● **Exercise aim**: Print out the data that follows exactly, character for character, apart from the pictures.

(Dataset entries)

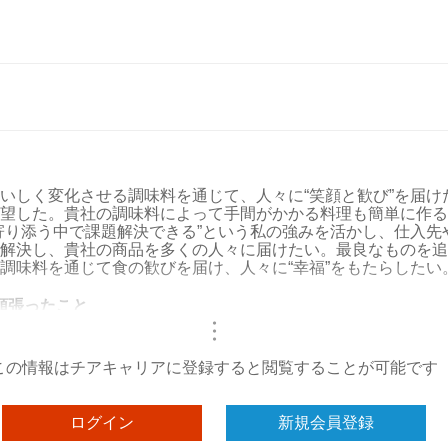
いしく変化させる調味料を通じて、人々に“笑顔と歓び”を届け
望した。貴社の調味料によって手間がかかる料理も簡単に作る
寄り添う中で課題解決できる”という私の強みを活かし、仕入先
解決し、貴社の商品を多くの人々に届けたい。最良なものを追
調味料を通じて食の歓びを届け、人々に“幸福”をもたらしたい
頑張ったこと
・
・
・
この情報はチアキャリアに登録すると閲覧することが可能です
ログイン
新規会員登録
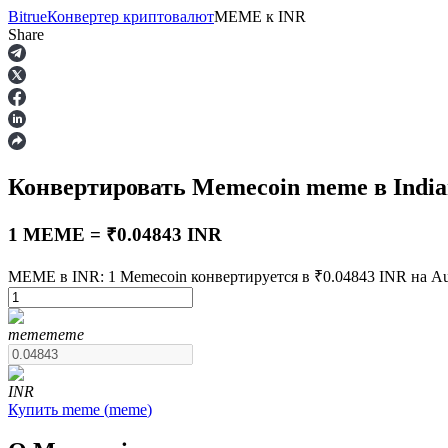
Bitrue
Конвертер криптовалют
MEME
к
INR
Share
Фьючерсы
Конвертировать Memecoin
meme
в Indi
1 MEME = ₹0.04843 INR
MEME в INR: 1 Memecoin конвертируется в ₹0.04843 INR на Aug
USDT-фьючерсы
meme
meme
Фьючерсы с использованием USDT в качестве обеспечен
INR
Купить
meme
(
meme
)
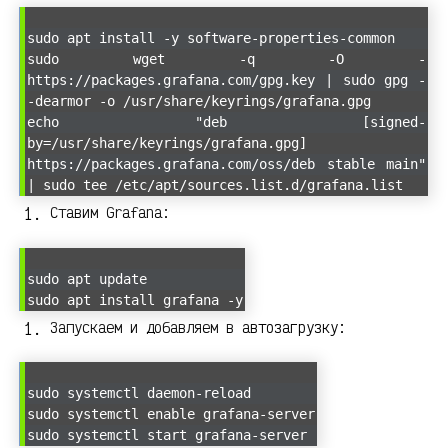
sudo apt install -y software-properties-common
sudo wget -q -O -
https://packages.grafana.com/gpg.key | sudo gpg -
-dearmor -o /usr/share/keyrings/grafana.gpg
echo "deb [signed-
by=/usr/share/keyrings/grafana.gpg]
https://packages.grafana.com/oss/deb stable main"
| sudo tee /etc/apt/sources.list.d/grafana.list
Ставим Grafana:
sudo apt update
sudo apt install grafana -y
Запускаем и добавляем в автозагрузку:
sudo systemctl daemon-reload
sudo systemctl enable grafana-server
sudo systemctl start grafana-server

● **Response for this exercise**:
いしく変化させる調味料を通じて、人々に“笑顔と歓び”を届け
望した。貴社の調味料によって手間がかかる料理も簡単に作る
寄り添う中で課題解決できる”という私の強みを活かし、仕入先
解決し、貴社の商品を多くの人々に届けたい。最良なものを追
調味料を通じて食の歓びを届け、人々に“幸福”をもたらしたい
頑張ったこと
・
・
・
この情報はチアキャリアに登録すると閲覧することが可能です
ログイン
新規会員登録
Bitrue
Конвертер криптовалют
MEME
к
INR
Share
Фьючерсы
Конвертировать Memecoin
meme
в Indi
1 MEME = ₹0.04843 INR
MEME в INR: 1 Memecoin конвертируется в ₹0.04843 INR на Aug
USDT-фьючерсы
meme
meme
Фьючерсы с использованием USDT в качестве обеспечен
INR
Купить
meme
(
meme
)
sudo apt install -y software-properties-common
sudo wget -q -O -
https://packages.grafana.com/gpg.key | sudo gpg -
-dearmor -o /usr/share/keyrings/grafana.gpg
echo "deb [signed-
by=/usr/share/keyrings/grafana.gpg]
https://packages.grafana.com/oss/deb stable main"
| sudo tee /etc/apt/sources.list.d/grafana.list
Ставим Grafana:
sudo apt update
sudo apt install grafana -y
Запускаем и добавляем в автозагрузку:
sudo systemctl daemon-reload
sudo systemctl enable grafana-server
sudo systemctl start grafana-server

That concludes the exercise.